Uruguay coach Diego Alonso awarded the penalty against Portugal in their second group match as his side exited the world Cup.
A 2-0 win over Ghana on Friday was not enough to take second place in the group, with South Korea’s victory over Portugal meaning they finished above Uruguay on goals scored. There was controversy over penalties – again – in the game against Ghana, with two strong appeals from Uruguay dismissed by German official, Daniel Siebert, in the second half.
The Uruguayan players furiously circled the referee at the end, continuing their protests on their way down the tunnel. Edinson Cavani, who was denied a late penalty, was booked for protesting with Siebert and then shoved the VAR monitor to the floor on his way back to the dressing room.
During the match, Federico Valverde rushed to Siebert in celebration after André Ayew saved a first-half penalty for Ghana, while there were also protests after Darwin Núñez was brought down by Daniel Amartey in the box. Afterwards, however, Alonso was more concerned about an incident in the previous match, which Uruguay lost 2-0 to Portugal.
José María Giménez went down challenging Bruno Fernandes, the ball hitting his hand in the process. The Ifab guidelines specifically state that this should not be considered a foul, but VAR official Abdullah al-Marri of Qatar has asked Iranian referee Alireza Faghani to review the decision.

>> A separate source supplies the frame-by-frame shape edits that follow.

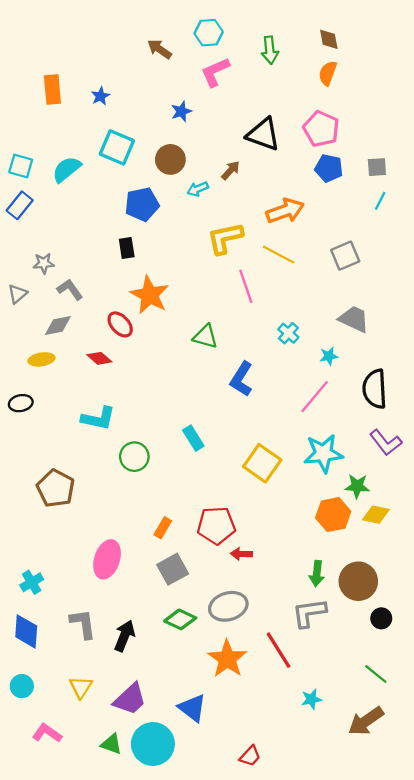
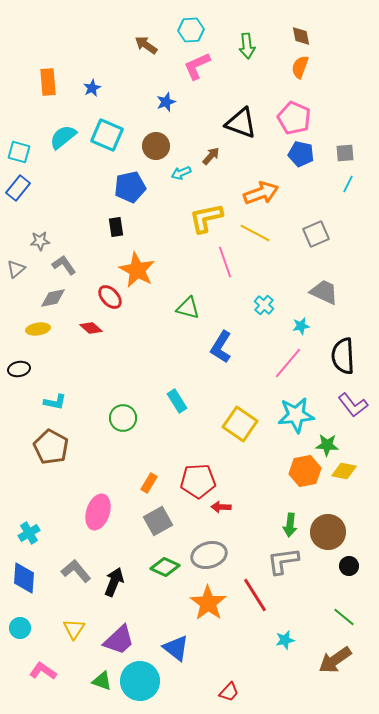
cyan semicircle: (67, 169) -> (63, 137), moved
cyan L-shape: (98, 418) -> (55, 402), moved, size x0.7
gray L-shape: (83, 624) -> (76, 571), turned -32

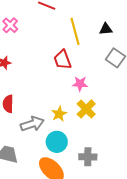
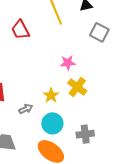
red trapezoid: (63, 60) -> (20, 30), moved
gray arrow: (32, 124) -> (26, 109), size x0.6

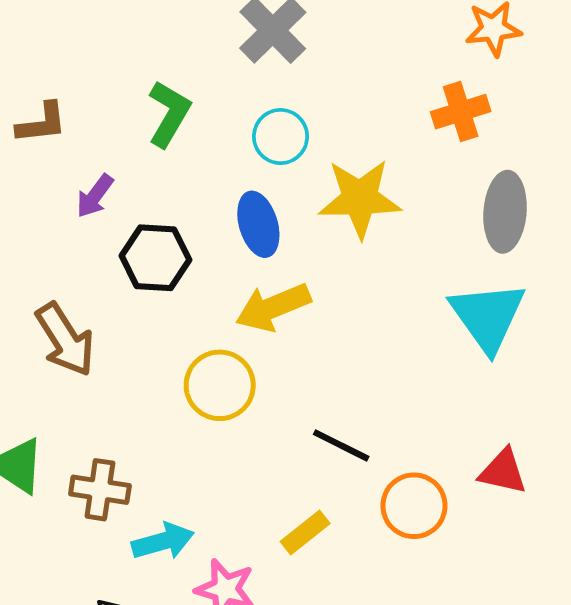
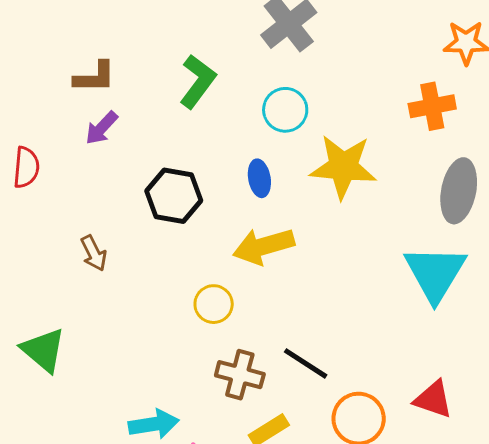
purple arrow: (95, 196) -> (101, 128), moved
blue ellipse: (258, 224) -> (259, 178), size x0.7
brown arrow: (65, 340) -> (94, 253), size x0.6
yellow circle: (220, 385) -> (214, 304), size x0.7
brown cross: (100, 490) -> (240, 375), moved

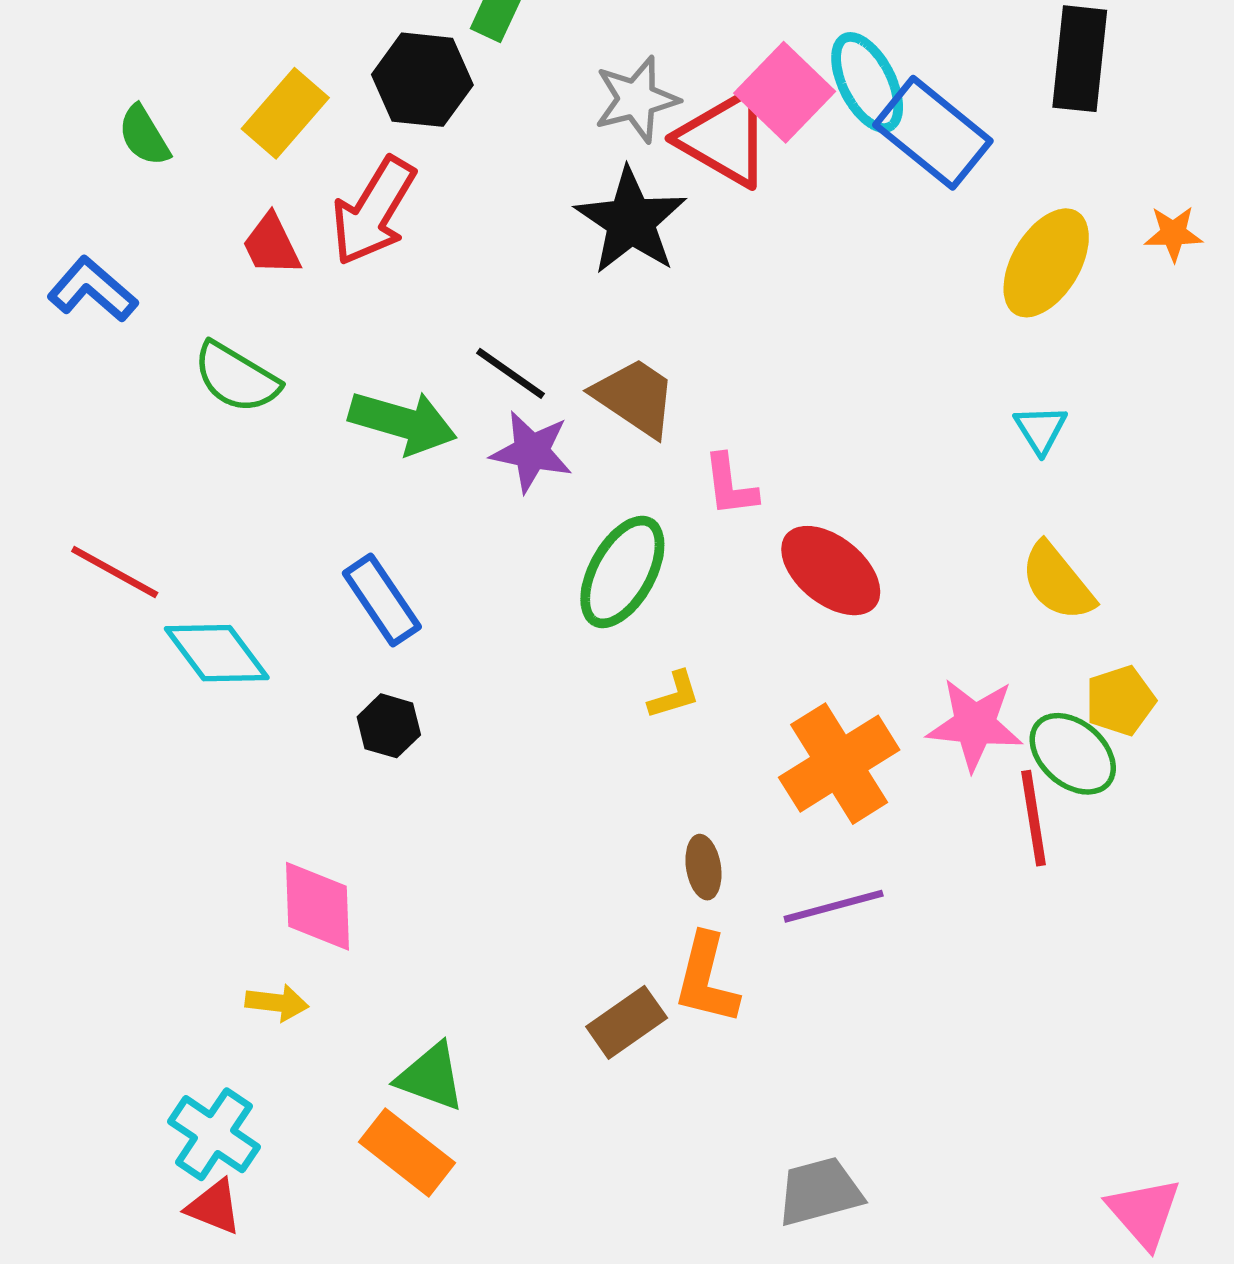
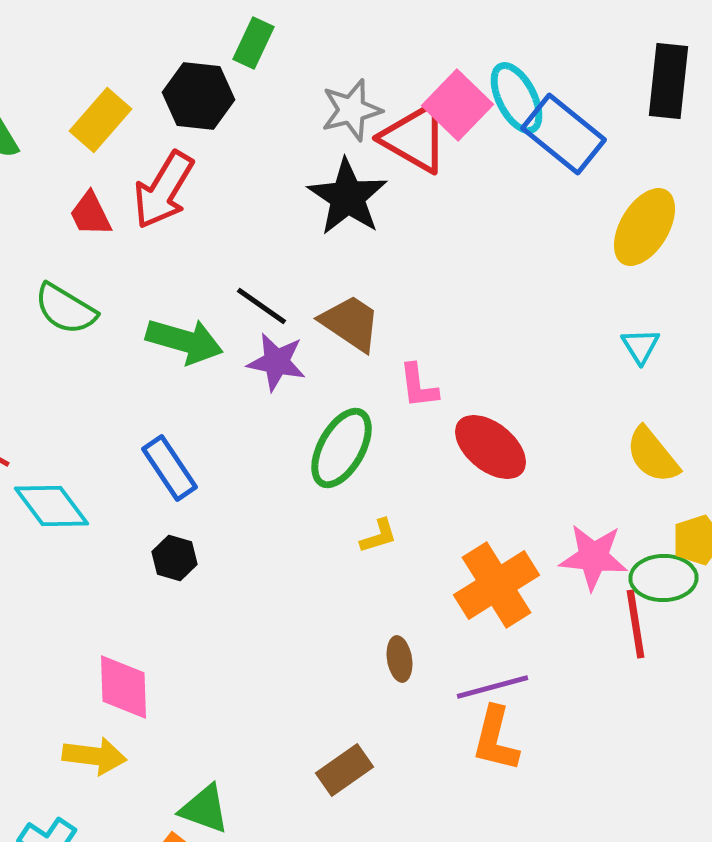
green ellipse: (1073, 754) -> (664, 578), turned -42
orange L-shape: (706, 979) -> (496, 739), moved
yellow arrow: (277, 1003) -> (94, 756), size x1.4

Faghani gave away the penalty from which Fernandes made it 2-0; if that match had ended 1-0, Uruguay would have passed. “We are eliminated because of the Portugal penalty and what he did on goal difference,” Alonso said. “It was granted, but according to Fifa it was not a penalty.” The exact nature of the communication that took place remains unclear.
Cavani could face further action from Fifa after a clip emerged on social media on Friday showing the striker deletion at the pitchside VAR monitor on the way back to the dressing room. Several Uruguayan players had previously followed Siebert down the tunnel full time, before returning to the pitch to cheer their supporters and reflect on a disappointing early exit.
“I would have liked to see this version of Uruguay before but that’s what happened,” Alonso continued. “I have nothing to say to my players: they broke their backs and gave their best. Everyone can see what happened in the previous game.
He said it was too early to talk about his future but Ghana coach Otto Addo is quitting the national team. “When I started last year,” he said, “it was clear that I would stop after the World Cup. My family and I are looking at my future in Germany. We are very happy there. J said when we qualified that I would resign afterwards.
Addo urged fans not to blame Ayew for missing the penalty. “There is no one who hasn’t missed a penalty,” he said. “People who don’t know much about football will blame that person.”